Records from a collection:

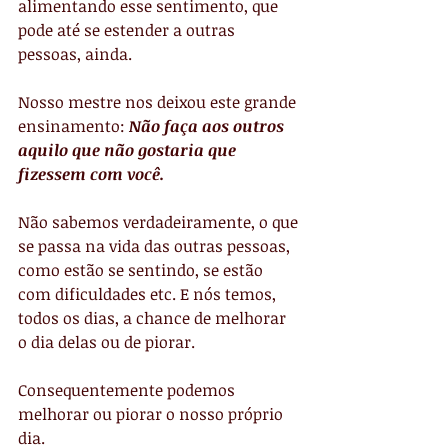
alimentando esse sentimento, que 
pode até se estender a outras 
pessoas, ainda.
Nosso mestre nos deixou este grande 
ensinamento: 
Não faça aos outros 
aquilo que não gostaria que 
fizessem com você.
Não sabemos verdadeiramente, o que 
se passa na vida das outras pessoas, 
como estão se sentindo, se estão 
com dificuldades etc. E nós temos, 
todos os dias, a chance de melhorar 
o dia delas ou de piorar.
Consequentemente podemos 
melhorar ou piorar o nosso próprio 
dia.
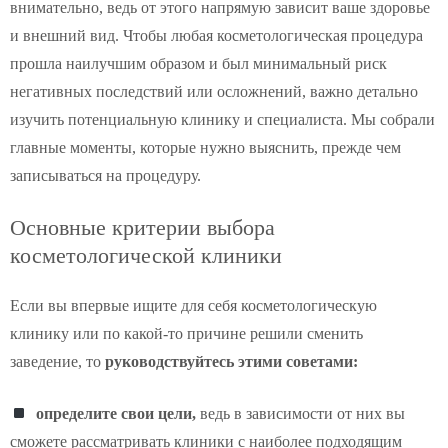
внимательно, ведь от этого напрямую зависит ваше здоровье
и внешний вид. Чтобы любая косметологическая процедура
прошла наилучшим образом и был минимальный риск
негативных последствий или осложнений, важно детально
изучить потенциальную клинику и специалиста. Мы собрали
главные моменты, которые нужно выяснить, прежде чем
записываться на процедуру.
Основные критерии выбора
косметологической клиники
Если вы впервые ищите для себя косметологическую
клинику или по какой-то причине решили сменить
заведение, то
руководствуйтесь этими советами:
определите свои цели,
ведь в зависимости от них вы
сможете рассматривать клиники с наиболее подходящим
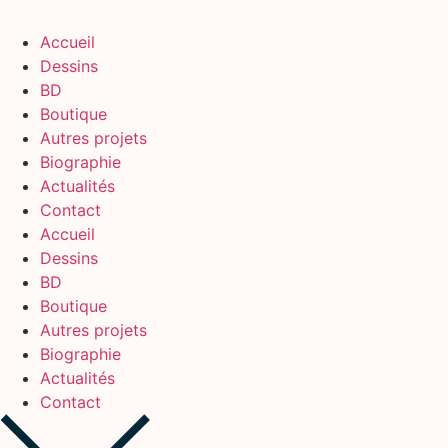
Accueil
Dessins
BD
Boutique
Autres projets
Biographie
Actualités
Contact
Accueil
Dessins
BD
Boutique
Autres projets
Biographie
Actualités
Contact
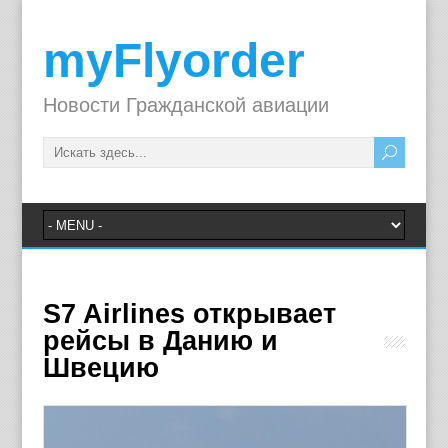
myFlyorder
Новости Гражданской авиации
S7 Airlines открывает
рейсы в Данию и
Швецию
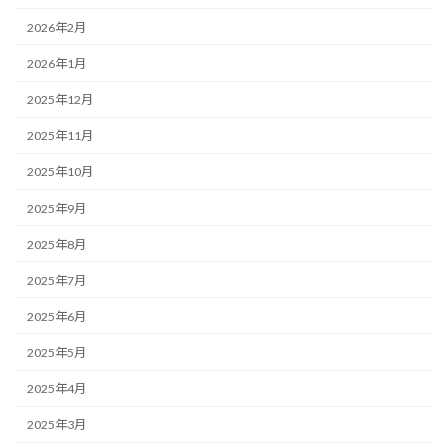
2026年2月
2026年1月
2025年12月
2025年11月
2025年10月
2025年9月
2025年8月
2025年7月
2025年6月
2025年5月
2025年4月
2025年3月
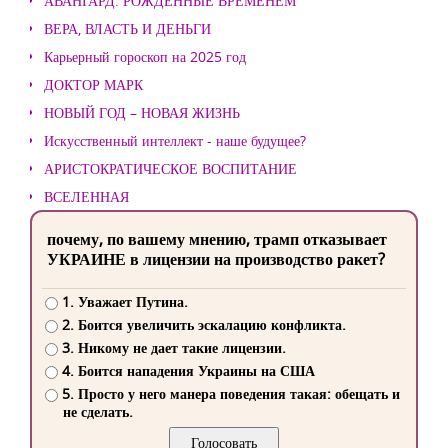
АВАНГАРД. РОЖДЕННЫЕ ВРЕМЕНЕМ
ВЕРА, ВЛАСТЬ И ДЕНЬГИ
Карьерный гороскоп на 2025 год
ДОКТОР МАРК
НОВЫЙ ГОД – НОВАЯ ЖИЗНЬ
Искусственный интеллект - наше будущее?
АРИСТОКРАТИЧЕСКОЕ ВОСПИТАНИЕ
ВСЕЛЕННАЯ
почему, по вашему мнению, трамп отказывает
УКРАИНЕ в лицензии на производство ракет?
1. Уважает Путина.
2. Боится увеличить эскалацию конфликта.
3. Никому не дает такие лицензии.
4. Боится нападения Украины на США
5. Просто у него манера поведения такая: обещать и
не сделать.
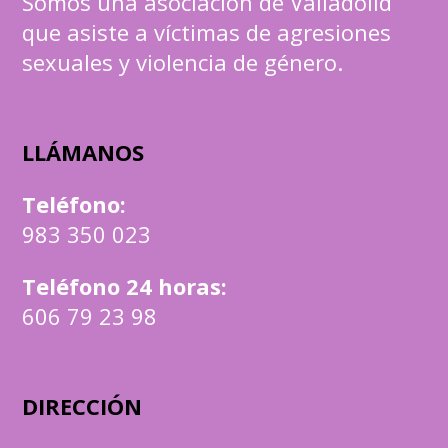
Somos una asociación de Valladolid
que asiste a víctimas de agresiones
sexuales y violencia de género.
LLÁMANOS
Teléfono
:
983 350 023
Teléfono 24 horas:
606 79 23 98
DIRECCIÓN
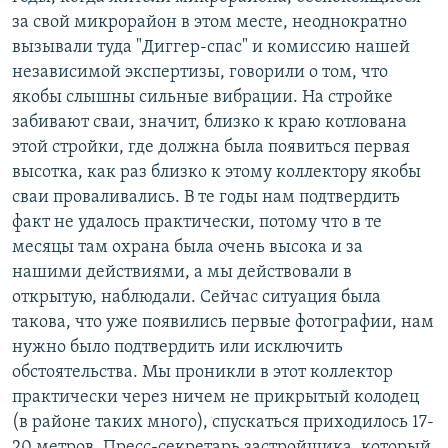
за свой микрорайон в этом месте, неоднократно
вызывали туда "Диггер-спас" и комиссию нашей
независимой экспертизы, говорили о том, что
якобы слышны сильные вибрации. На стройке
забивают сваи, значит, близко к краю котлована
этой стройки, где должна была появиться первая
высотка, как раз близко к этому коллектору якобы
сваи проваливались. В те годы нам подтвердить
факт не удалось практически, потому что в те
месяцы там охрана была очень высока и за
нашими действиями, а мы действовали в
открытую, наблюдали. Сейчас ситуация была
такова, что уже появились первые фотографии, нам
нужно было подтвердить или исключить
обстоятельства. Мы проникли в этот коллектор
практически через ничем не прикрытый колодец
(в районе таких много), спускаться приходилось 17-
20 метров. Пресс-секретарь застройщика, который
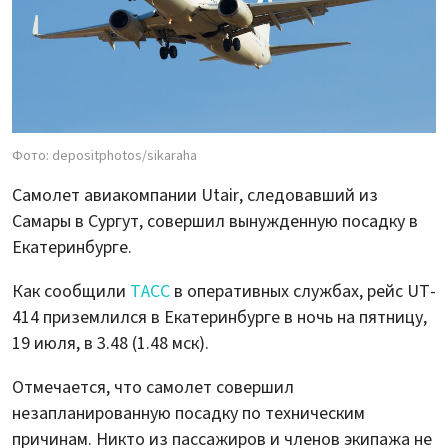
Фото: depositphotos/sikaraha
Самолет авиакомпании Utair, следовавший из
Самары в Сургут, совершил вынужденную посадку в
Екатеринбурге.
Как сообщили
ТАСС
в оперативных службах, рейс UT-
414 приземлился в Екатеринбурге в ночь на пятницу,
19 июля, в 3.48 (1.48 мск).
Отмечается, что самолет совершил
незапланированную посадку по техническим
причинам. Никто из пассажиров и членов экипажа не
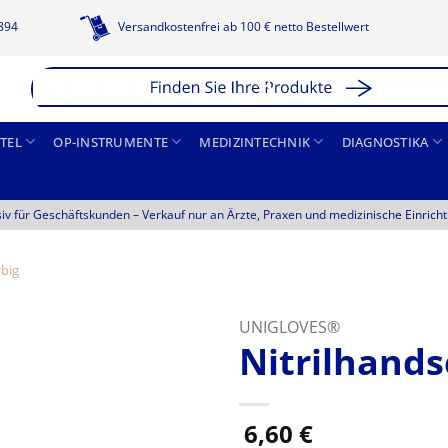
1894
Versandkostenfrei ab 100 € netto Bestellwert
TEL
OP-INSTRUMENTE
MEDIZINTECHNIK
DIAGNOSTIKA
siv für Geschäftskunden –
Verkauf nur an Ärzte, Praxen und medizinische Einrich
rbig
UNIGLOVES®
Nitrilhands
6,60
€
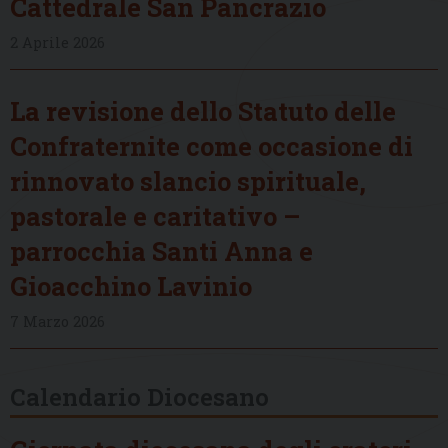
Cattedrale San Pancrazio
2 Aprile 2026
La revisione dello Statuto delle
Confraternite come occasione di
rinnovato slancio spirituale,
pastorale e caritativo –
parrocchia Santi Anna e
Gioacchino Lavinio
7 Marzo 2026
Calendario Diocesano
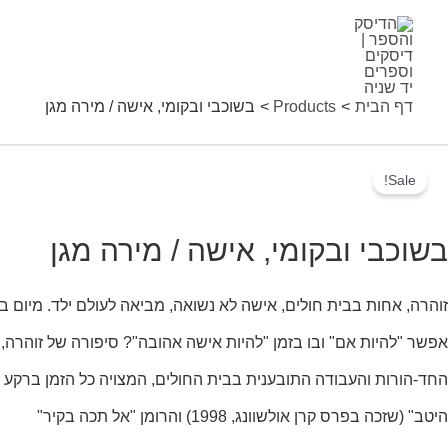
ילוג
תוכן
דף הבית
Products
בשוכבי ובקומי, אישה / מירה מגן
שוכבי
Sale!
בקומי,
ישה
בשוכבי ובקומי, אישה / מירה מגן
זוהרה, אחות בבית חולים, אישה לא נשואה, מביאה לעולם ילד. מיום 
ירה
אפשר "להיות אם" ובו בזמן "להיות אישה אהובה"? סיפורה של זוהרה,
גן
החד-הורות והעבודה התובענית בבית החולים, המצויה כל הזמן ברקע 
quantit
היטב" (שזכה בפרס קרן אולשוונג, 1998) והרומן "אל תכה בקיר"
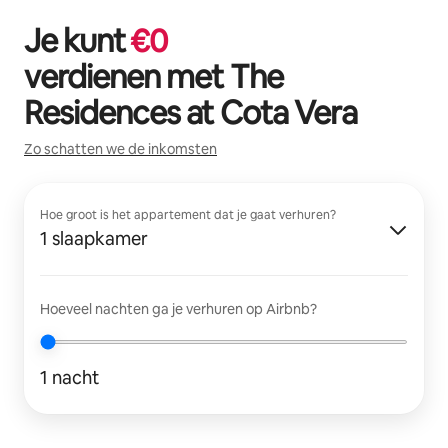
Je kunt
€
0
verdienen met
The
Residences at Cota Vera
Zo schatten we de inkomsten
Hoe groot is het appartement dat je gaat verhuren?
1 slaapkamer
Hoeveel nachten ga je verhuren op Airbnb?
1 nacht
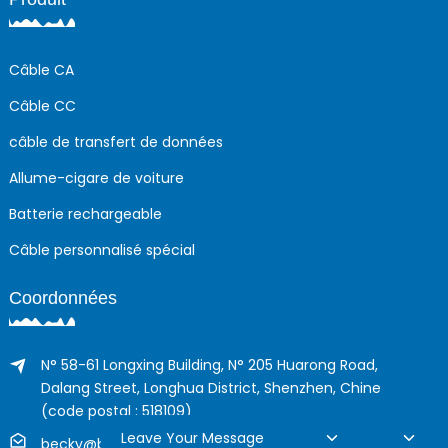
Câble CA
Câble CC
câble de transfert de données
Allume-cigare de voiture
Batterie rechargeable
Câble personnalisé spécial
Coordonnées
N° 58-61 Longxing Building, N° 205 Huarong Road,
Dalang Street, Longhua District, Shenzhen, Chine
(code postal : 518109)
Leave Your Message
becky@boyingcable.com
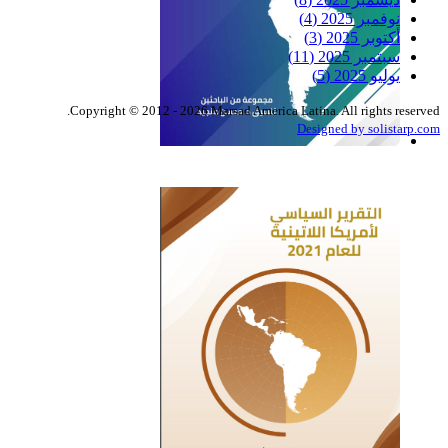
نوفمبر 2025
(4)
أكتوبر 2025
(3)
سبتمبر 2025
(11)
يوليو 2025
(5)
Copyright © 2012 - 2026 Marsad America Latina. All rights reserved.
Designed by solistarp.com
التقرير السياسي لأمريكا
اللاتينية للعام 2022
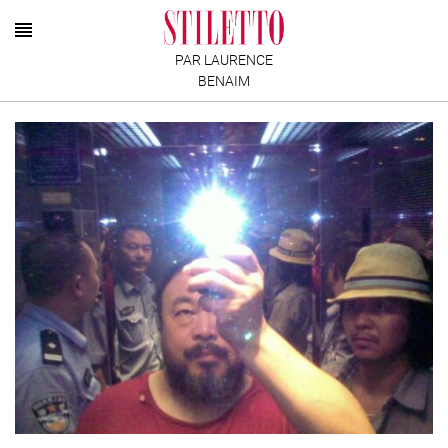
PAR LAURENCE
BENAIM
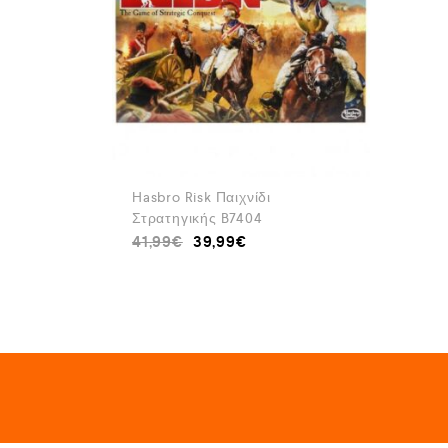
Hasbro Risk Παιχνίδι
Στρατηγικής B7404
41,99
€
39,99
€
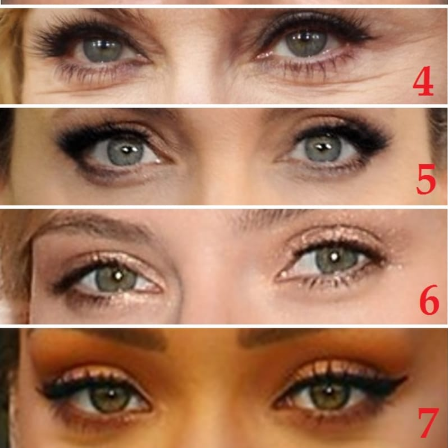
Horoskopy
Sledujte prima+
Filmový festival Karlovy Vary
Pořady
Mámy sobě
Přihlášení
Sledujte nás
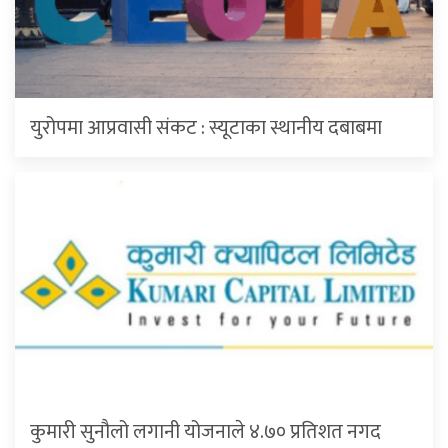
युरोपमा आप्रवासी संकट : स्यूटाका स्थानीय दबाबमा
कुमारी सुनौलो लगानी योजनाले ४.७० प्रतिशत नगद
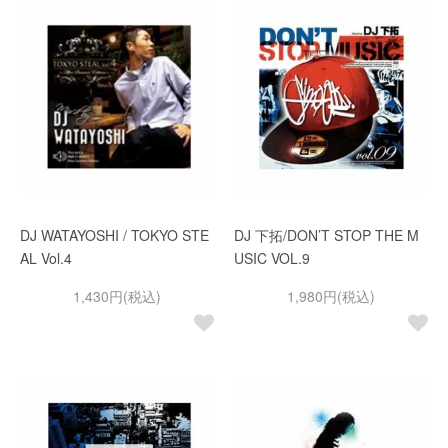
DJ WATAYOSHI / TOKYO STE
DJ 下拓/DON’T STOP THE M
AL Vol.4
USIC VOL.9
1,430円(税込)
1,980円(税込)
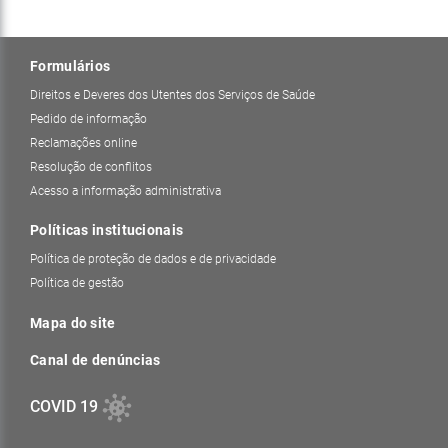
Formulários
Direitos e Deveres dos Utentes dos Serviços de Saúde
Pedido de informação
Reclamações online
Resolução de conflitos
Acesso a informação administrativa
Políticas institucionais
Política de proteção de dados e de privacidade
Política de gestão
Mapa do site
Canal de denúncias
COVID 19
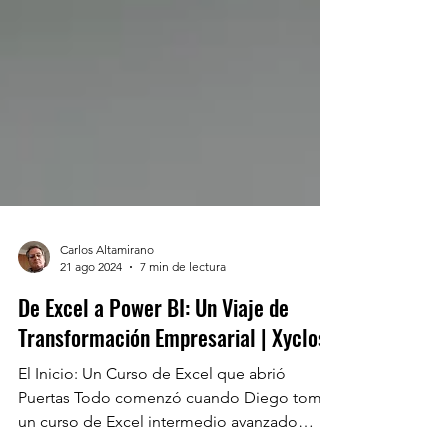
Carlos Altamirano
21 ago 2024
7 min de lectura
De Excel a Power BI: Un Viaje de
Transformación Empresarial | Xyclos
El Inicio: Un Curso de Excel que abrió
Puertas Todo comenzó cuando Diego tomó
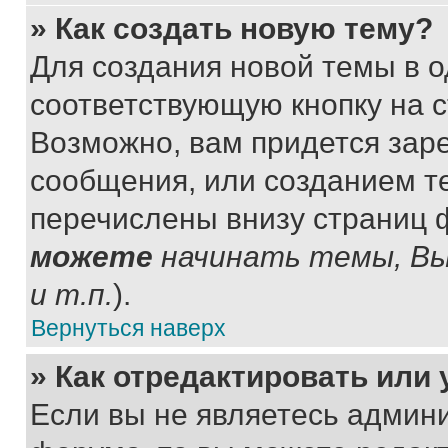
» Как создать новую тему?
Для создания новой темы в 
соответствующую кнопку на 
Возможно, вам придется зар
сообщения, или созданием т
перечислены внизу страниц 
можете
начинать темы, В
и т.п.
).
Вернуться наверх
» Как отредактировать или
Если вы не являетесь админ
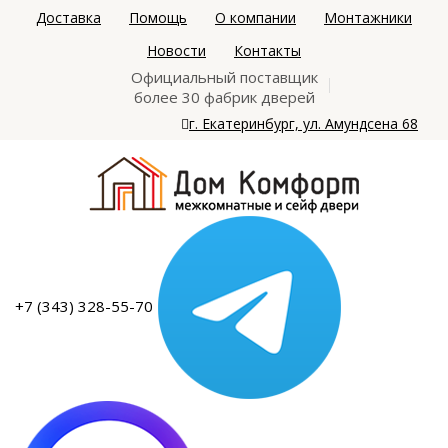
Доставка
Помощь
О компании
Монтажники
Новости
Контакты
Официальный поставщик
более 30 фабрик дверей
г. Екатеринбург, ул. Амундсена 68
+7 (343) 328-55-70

● WORK REQUIRED
Exact copy, pictures excluded: from the line with "1. Уважает Путина." up to and including the line with "Фото: depositphotos/sikaraha" in the data above.

● SOLVED PROBLEM
1. Уважает Путина.
2. Боится увеличить эскалацию конфликта.
3. Никому не дает такие лицензии.
4. Боится нападения Украины на США
5. Просто у него манера поведения такая: обещать и
не сделать.
Somos una asociación de Valladolid
que asiste a víctimas de agresiones
sexuales y violencia de género.
LLÁMANOS
Teléfono
:
983 350 023
Teléfono 24 horas:
606 79 23 98
DIRECCIÓN
за свой микрорайон в этом месте, неоднократно
вызывали туда "Диггер-спас" и комиссию нашей
независимой экспертизы, говорили о том, что
якобы слышны сильные вибрации. На стройке
забивают сваи, значит, близко к краю котлована
этой стройки, где должна была появиться первая
высотка, как раз близко к этому коллектору якобы
сваи проваливались. В те годы нам подтвердить
факт не удалось практически, потому что в те
месяцы там охрана была очень высока и за
нашими действиями, а мы действовали в
открытую, наблюдали. Сейчас ситуация была
такова, что уже появились первые фотографии, нам
нужно было подтвердить или исключить
обстоятельства. Мы проникли в этот коллектор
практически через ничем не прикрытый колодец
(в районе таких много), спускаться приходилось 17-
20 метров. Пресс-секретарь застройщика, который
Фото: depositphotos/sikaraha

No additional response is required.